GestaltLabs/Ornstein-Hermes-3.6-27b-SABER
GestaltLabs • generalOrnstein-Hermes-3.6-27B SABER

This is a SABER-edited release candidate of GestaltLabs/Ornstein-Hermes-3.6-27b. SABER is a controlled refusal-shaping workflow: the goal is to reduce broad, boilerplate over-refusal while measuring behavioral drift from the base model.
This checkpoint was selected from an Ornstein-Hermes SABER sweep because it reached the best observed refusal/KLD tradeoff on the current expanded evaluation set.
Release Candidate
Selected run:
ornstein_hermes36_27b_svd_a850_g25_retry_biggpu
Evaluation summary:
| metric | value |
|---|---|
| Expanded refusal eval | 1 / 349 refusals |
| Refusal rate | 0.29% |
| KLD mean | 11.2216 |
| Base-vs-base KLD mean | 11.2206 |
| KLD delta over base-vs-base | +0.0010 |
| KLD prompts | 149 |
| Tokens scored for KLD | 3,347 |
The one retained refusal in the expanded evaluation was for an illegal-drug-sales request. This should be read as an observed behavior on this evaluation set, not as a universal safety guarantee.
Method
SABER edits refusal behavior through activation/weight-space refusal directions. In this run, SABER used SVD extraction, multi-layer candidate selection, iterative ablation, and KLD-based drift measurement.
Run configuration:
{
"extraction_method": "svd",
"n_directions": 4,
"layer_selection_strategy": "top_k",
"layer_top_k": 12,
"global_top_k": 25,
"alpha_base": 0.85,
"alpha_entangled": 0.03,
"max_iterations": 4,
"convergence_threshold": 0.01,
"entanglement_threshold": 0.55
}
Selected layers:
27, 28, 29, 30, 31, 32, 33, 34, 35, 36, 37, 38, 39, 40, 41, 42, 43, 44, 45, 46, 47, 48, 49, 50, 51
Total directions ablated: 100.
Intended Use
This model is intended for research and experimentation with controlled refusal shaping, model editing, and behavior-preserving representation edits. It should be evaluated for the target deployment context before use.

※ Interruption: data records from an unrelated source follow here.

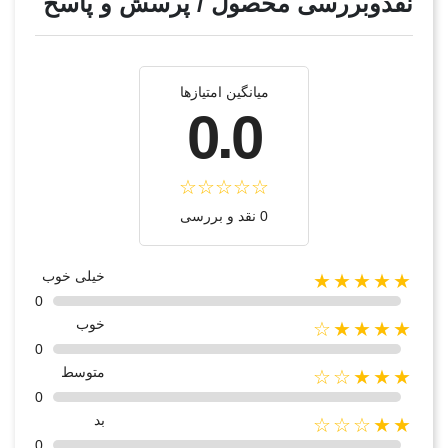
نقدوبررسی محصول / پرسش و پاسخ
میانگین امتیازها
0.0
0 نقد و بررسی
خیلی خوب
★★★★★
0
خوب
★★★★☆
0
متوسط
★★★☆☆
0
بد
★★☆☆☆
0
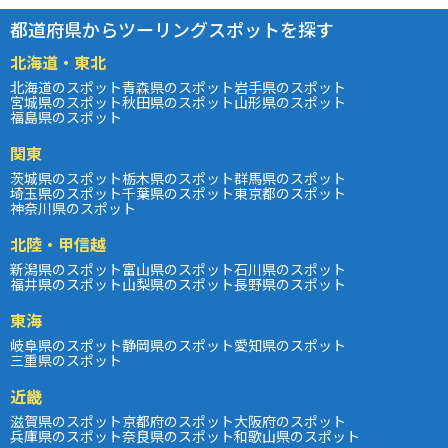
都道府県からツーリングスポットを探す
北海道・東北
北海道のスポット
青森県のスポット
岩手県のスポット
宮城県のスポット
秋田県のスポット
山形県のスポット
福島県のスポット
関東
茨城県のスポット
栃木県のスポット
群馬県のスポット
埼玉県のスポット
千葉県のスポット
東京都のスポット
神奈川県のスポット
北陸・甲信越
新潟県のスポット
富山県のスポット
石川県のスポット
福井県のスポット
山梨県のスポット
長野県のスポット
東海
岐阜県のスポット
静岡県のスポット
愛知県のスポット
三重県のスポット
近畿
滋賀県のスポット
京都府のスポット
大阪府のスポット
兵庫県のスポット
奈良県のスポット
和歌山県のスポット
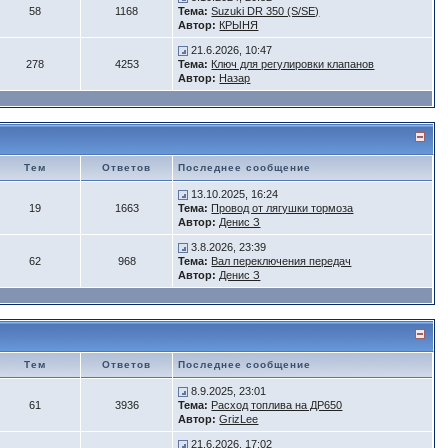
58
1168
Тема:
Suzuki DR 350 (S/SE)
Автор:
КРЫНЯ
21.6.2026, 10:47
278
4253
Тема:
Ключ для регулировки клапанов
Автор:
Назар
Тем
Ответов
Последнее сообщение
13.10.2025, 16:24
19
1663
Тема:
Провод от лягушки тормоза
Автор:
Денис З
3.8.2026, 23:39
62
968
Тема:
Вал переключения передач
Автор:
Денис З
Тем
Ответов
Последнее сообщение
8.9.2025, 23:01
61
3936
Тема:
Расход топлива на ДР650
Автор:
GrizLee
21.6.2026, 17:02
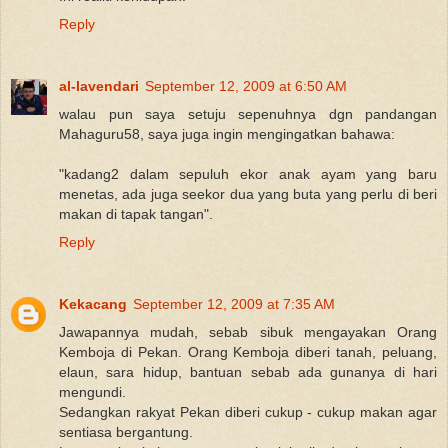
Reply
al-lavendari
September 12, 2009 at 6:50 AM
walau pun saya setuju sepenuhnya dgn pandangan
Mahaguru58, saya juga ingin mengingatkan bahawa:
"kadang2 dalam sepuluh ekor anak ayam yang baru
menetas, ada juga seekor dua yang buta yang perlu di beri
makan di tapak tangan".
Reply
Kekacang
September 12, 2009 at 7:35 AM
Jawapannya mudah, sebab sibuk mengayakan Orang
Kemboja di Pekan. Orang Kemboja diberi tanah, peluang,
elaun, sara hidup, bantuan sebab ada gunanya di hari
mengundi.
Sedangkan rakyat Pekan diberi cukup - cukup makan agar
sentiasa bergantung.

The refusal metric here is an evaluation result on a specific 349-prompt expanded set. It is not a guarantee that the model will refuse or comply with any particular category in all contexts.
Loading
from transformers import AutoModelForCausalLM, AutoTokenizer
repo_id = "GestaltLabs/Ornstein-Hermes-3.6-27b-SABER"
tok = AutoTokenizer.from_pretrained(repo_id, trust_remote_code=True)

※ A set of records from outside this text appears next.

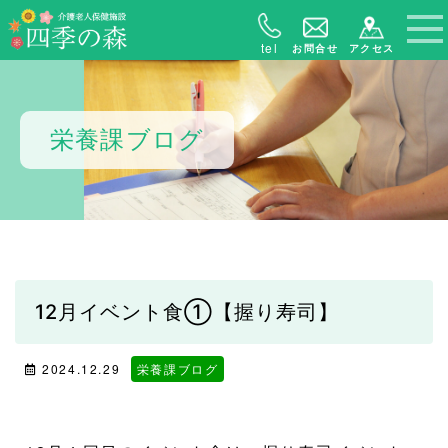
tel
お問合せ
アクセス
栄養課ブログ
12月イベント食➀【握り寿司】
2024.12.29
栄養課ブログ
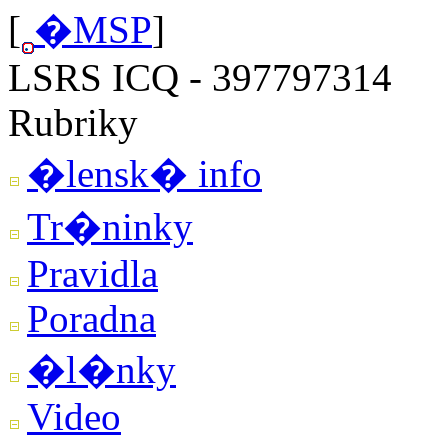
[
�MSP
]
LSRS ICQ - 397797314
Rubriky
�lensk� info
Tr�ninky
Pravidla
Poradna
�l�nky
Video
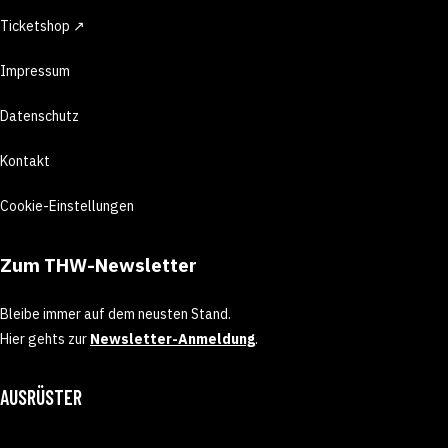
Ticketshop ↗
Impressum
Datenschutz
Kontakt
Cookie-Einstellungen
Zum THW-Newsletter
Bleibe immer auf dem neusten Stand.
Hier gehts zur
Newsletter-Anmeldung
.
AUSRÜSTER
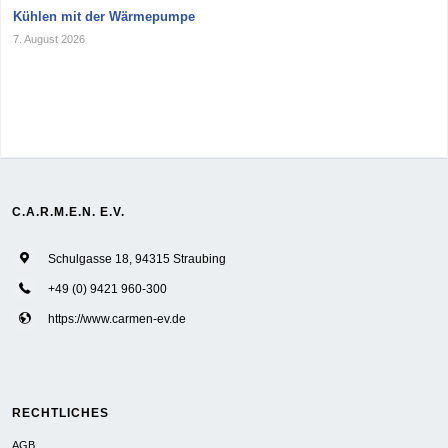
Kühlen mit der Wärmepumpe
7. August 2026
C.A.R.M.E.N. E.V.
Schulgasse 18, 94315 Straubing
+49 (0) 9421 960-300
https://www.carmen-ev.de
RECHTLICHES
AGB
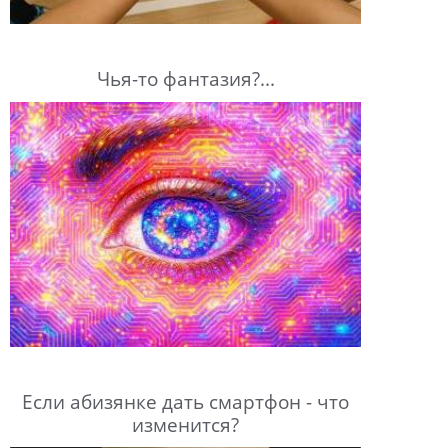
Чья-то фантазия?...
Если абизянке дать смартфон - что
изменится?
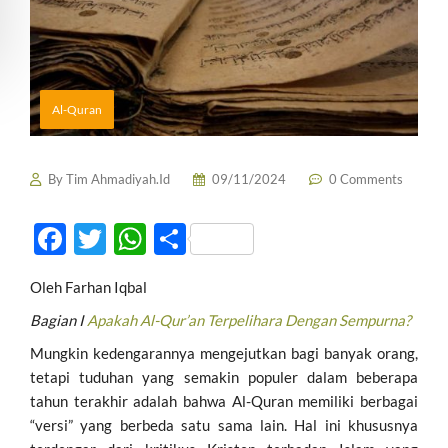
Al-Quran
By
Tim Ahmadiyah.Id
09/11/2024
0 Comments
F
T
W
S
ac
w
h
h
Oleh Farhan Iqbal
e
itt
at
ar
Bagian I
Apakah Al-Qur’an Terpelihara Dengan Sempurna?
b
er
s
e
Mungkin kedengarannya mengejutkan bagi banyak orang,
o
A
tetapi tuduhan yang semakin populer dalam beberapa
o
p
tahun terakhir adalah bahwa Al-Quran memiliki berbagai
k
p
“versi” yang berbeda satu sama lain. Hal ini khususnya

model = AutoModelForCausalLM.from_pretrained(
repo_id,
torch_dtype="auto",
device_map="auto",
trust_remote_code=True,
)
Attribution and Related Work
This release builds on the refusal-direction and abliteration research lineage. Relevant prior work and inspirations include:
- Andy Arditi, Oscar Obeso, Aaquib Syed, Daniel Paleka, Nina Panickssery, Wes Gurnee, and Neel Nanda, Refusal in Language Models Is Mediated by a Single Direction, 2024.
- Maxime Labonne, Uncensor any LLM with abliteration, 2024.

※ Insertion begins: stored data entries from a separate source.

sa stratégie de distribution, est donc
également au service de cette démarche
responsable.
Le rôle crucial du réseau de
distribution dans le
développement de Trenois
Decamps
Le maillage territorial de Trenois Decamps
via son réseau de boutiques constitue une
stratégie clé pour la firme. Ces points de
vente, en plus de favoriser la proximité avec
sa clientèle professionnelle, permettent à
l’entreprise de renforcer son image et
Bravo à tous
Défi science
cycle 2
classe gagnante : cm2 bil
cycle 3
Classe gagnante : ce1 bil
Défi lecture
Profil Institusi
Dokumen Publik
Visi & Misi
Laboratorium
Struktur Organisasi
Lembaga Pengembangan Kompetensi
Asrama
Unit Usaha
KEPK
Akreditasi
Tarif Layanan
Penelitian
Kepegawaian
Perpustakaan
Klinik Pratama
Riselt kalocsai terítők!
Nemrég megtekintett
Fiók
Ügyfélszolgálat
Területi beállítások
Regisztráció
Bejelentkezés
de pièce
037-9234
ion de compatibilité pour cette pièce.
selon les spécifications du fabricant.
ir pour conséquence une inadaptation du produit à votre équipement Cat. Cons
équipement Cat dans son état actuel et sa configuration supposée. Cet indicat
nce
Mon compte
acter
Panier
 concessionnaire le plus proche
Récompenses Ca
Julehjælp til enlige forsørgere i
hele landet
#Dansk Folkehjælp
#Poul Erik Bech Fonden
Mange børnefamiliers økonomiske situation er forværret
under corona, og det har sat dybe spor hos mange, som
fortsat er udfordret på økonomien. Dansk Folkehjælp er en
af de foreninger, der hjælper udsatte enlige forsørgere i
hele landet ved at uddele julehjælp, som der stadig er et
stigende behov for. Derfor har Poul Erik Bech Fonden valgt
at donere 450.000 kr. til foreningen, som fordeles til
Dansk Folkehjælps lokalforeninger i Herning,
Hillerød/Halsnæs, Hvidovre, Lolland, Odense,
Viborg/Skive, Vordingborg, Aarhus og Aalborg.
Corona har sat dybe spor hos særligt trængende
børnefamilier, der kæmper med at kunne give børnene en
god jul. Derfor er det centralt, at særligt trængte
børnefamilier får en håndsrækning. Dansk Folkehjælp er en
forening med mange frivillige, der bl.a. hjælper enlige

- FailSpy, abliterator, and associated abliterated model releases.
- Jim Lai (
grimjim), Projected Abliteration, 2025, and Norm-Preserving Biprojected Abliteration, 2025. - Philipp Emanuel Weidmann, Heretic, 2025-2026.
- Pliny the Prompter / OBLITERATUS, Hugging Face Space and OBLITERATUS releases.
- Jiunsong, SuperGemma4 E4B Abliterated, and related SuperGemma releases.
- Jiachen Zhao, Jing Huang, Zhengxuan Wu, David Bau, and Weiyan Shi, LLMs Encode Harmfulness and Refusal Separately, 2025.
SABER's contribution in this release is the controlled-refusal-shaping workflow: multi-candidate refusal extraction, separability/entanglement-aware ranking, differential ablation strength, and explicit Pareto selection over refusal behavior and KLD drift.
Limitations
- Results are specific to the current evaluation set and generation settings.
- The KLD scale should be interpreted relative to the base-vs-base control, not as an absolute standalone score.
- This is a model-editing research artifact with dual-use implications.
- The model inherits constraints, limitations, and licensing considerations from the base model.